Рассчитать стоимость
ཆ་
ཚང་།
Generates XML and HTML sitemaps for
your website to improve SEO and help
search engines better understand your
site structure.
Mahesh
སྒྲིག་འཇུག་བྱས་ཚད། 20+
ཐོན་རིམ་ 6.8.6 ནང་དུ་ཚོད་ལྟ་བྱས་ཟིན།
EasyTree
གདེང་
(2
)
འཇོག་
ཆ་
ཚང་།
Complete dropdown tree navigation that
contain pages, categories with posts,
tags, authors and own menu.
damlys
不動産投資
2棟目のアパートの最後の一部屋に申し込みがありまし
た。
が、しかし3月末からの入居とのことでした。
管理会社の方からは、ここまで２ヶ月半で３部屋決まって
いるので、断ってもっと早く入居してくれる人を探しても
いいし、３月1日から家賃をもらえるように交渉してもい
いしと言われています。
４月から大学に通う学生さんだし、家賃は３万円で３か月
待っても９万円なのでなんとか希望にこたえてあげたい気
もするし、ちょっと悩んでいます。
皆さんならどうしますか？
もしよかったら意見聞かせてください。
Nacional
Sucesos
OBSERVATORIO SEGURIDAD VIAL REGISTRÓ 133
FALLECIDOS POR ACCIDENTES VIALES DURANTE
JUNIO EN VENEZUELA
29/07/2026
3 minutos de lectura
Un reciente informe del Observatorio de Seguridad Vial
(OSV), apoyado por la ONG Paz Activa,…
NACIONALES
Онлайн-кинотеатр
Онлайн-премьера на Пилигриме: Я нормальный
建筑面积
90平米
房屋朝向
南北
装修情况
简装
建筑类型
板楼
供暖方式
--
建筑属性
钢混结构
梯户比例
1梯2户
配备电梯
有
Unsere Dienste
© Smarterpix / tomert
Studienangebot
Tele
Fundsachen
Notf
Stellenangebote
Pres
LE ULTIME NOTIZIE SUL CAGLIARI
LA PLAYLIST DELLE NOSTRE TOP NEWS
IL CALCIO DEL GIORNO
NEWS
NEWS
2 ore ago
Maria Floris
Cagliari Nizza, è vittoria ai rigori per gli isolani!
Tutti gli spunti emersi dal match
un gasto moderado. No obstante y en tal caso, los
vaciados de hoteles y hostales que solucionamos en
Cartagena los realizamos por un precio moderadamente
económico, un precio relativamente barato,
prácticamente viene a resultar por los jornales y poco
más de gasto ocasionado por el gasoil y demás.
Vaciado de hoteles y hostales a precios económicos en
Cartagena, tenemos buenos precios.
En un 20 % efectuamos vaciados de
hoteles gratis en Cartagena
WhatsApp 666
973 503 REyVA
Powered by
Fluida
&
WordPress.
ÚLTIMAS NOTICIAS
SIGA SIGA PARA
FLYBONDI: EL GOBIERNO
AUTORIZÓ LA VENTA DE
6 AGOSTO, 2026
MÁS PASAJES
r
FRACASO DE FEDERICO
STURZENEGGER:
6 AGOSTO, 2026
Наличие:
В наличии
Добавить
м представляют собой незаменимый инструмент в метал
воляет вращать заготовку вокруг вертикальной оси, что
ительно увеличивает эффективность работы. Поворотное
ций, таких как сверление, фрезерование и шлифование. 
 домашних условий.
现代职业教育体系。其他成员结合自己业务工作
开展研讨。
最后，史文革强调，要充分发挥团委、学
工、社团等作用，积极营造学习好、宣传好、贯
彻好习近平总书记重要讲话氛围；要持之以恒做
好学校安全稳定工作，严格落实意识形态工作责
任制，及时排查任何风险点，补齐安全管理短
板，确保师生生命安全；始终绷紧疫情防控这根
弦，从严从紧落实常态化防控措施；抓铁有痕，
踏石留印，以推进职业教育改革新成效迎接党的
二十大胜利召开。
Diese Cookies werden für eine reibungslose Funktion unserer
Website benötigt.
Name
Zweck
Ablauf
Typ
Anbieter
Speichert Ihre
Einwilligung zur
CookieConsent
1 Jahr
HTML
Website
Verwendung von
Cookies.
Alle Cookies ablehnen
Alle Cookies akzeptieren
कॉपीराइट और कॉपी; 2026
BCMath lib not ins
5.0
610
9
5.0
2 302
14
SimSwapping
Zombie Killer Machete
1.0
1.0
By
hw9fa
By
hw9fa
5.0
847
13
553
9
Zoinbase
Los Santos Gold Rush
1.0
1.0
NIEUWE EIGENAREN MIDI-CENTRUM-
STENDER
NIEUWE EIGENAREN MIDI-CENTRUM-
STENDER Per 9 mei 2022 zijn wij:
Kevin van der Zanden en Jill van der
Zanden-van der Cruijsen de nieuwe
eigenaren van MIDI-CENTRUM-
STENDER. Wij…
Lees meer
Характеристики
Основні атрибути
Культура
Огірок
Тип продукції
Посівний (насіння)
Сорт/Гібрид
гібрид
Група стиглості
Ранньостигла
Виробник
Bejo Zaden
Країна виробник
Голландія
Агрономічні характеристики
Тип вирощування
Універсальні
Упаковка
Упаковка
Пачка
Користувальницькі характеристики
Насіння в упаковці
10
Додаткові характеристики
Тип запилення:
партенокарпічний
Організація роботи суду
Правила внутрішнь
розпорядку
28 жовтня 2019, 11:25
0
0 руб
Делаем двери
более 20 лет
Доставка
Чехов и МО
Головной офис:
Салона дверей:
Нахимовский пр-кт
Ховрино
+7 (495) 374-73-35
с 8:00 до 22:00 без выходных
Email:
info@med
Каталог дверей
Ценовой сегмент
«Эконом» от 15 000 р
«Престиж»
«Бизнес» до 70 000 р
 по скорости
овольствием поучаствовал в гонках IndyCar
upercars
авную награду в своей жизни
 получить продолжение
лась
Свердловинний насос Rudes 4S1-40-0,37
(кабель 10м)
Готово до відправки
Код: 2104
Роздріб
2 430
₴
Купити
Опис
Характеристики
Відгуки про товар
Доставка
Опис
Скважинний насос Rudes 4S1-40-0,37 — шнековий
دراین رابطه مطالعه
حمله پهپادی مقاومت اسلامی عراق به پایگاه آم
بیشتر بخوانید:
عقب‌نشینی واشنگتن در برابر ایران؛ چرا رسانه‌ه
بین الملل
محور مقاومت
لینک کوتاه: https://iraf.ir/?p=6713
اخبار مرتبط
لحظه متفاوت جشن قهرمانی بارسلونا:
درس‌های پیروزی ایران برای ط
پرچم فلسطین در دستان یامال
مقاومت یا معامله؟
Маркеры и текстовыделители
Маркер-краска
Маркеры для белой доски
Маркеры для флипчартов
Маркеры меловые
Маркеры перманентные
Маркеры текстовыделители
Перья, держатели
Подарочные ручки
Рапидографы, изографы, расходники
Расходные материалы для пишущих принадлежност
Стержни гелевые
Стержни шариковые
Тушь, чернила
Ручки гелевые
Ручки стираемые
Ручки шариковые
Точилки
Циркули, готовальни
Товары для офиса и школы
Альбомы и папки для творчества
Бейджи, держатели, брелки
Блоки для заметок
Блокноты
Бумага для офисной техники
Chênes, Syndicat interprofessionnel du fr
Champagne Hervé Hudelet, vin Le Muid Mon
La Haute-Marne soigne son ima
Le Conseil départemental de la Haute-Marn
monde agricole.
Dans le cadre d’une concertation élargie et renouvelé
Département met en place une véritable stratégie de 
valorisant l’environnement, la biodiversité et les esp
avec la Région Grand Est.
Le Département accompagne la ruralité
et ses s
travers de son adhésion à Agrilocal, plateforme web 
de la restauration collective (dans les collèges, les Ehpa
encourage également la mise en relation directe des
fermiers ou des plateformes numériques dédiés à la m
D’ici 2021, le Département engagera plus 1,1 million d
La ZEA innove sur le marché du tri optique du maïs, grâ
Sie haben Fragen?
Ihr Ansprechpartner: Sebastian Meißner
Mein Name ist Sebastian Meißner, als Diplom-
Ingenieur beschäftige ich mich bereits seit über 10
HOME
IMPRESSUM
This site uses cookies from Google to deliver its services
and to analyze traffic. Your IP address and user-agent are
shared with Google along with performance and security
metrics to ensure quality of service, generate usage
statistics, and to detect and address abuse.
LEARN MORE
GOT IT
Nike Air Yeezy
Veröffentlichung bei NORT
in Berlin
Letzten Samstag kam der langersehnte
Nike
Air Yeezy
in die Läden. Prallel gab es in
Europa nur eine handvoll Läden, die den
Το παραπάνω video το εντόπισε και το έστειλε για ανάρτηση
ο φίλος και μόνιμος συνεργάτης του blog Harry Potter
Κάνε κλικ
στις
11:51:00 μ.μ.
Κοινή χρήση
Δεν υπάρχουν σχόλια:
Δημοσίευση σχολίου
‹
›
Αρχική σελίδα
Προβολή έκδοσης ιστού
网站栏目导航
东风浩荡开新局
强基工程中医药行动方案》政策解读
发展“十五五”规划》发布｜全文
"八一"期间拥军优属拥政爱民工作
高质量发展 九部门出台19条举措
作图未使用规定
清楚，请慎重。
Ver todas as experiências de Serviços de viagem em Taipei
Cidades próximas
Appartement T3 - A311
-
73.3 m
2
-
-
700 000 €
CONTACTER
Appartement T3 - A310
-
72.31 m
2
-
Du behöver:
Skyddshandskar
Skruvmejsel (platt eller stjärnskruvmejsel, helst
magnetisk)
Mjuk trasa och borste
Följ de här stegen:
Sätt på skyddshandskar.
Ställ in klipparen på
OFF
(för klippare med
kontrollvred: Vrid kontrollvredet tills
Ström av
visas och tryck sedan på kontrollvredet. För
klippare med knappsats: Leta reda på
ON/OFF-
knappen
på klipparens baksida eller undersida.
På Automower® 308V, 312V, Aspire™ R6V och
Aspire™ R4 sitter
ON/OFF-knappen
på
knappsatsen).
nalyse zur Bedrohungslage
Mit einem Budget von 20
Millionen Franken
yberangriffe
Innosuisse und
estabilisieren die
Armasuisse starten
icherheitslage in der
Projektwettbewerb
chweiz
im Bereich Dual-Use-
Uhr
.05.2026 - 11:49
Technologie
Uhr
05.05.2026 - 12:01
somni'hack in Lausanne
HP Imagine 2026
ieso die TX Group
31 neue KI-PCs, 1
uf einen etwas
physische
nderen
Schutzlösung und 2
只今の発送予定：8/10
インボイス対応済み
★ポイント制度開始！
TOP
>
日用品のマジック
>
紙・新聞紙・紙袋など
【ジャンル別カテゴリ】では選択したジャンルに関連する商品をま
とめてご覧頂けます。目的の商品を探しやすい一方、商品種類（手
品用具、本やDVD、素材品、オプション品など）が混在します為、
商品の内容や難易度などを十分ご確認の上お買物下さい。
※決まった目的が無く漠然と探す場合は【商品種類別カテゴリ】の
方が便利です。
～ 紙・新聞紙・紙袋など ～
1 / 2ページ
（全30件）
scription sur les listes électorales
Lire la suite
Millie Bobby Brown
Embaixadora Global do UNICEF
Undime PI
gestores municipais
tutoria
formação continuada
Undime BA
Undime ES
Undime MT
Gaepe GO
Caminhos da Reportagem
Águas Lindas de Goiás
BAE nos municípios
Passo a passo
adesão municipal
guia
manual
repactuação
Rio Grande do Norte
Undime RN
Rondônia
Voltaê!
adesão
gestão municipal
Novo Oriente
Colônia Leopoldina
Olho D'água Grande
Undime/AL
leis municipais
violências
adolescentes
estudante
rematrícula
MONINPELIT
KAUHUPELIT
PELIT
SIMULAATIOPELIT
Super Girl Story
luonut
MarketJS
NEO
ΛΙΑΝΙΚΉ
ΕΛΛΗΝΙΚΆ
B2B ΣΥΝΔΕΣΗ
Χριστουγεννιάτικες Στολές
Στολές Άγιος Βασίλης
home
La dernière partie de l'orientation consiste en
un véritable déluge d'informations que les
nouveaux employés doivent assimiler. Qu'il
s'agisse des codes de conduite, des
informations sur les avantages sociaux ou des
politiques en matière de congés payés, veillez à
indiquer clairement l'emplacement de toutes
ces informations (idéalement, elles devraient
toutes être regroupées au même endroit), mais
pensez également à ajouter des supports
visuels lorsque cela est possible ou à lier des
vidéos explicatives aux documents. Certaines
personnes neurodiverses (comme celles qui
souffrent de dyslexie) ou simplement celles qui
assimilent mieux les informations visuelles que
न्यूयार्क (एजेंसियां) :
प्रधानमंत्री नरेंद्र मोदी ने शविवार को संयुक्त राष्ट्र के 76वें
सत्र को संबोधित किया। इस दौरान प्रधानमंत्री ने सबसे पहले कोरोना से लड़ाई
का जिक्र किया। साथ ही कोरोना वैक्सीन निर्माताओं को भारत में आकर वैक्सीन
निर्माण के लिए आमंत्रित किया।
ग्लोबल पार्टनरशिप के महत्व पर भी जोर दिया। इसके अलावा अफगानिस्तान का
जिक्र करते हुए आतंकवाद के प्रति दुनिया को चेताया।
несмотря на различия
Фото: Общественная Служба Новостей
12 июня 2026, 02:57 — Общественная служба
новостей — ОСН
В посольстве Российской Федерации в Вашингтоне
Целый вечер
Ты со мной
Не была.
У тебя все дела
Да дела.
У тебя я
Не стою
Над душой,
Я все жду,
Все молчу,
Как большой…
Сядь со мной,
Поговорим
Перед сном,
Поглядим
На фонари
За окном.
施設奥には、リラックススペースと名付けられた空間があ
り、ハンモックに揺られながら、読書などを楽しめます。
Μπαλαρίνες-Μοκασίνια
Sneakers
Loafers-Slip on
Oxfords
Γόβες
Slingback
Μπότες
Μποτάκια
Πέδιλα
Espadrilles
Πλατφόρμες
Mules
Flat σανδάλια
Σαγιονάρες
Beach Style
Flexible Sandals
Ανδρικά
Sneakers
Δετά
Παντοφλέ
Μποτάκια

···

Copy verbatim, from the listing above, each line from the one containing "प्रधानमंत्री नरेंद्र मोदी" down to the one containing "निर्माण के लिए आमंत्रित किया।", inclusive.

प्रधानमंत्री नरेंद्र मोदी ने शविवार को संयुक्त राष्ट्र के 76वें
सत्र को संबोधित किया। इस दौरान प्रधानमंत्री ने सबसे पहले कोरोना से लड़ाई
का जिक्र किया। साथ ही कोरोना वैक्सीन निर्माताओं को भारत में आकर वैक्सीन
निर्माण के लिए आमंत्रित किया।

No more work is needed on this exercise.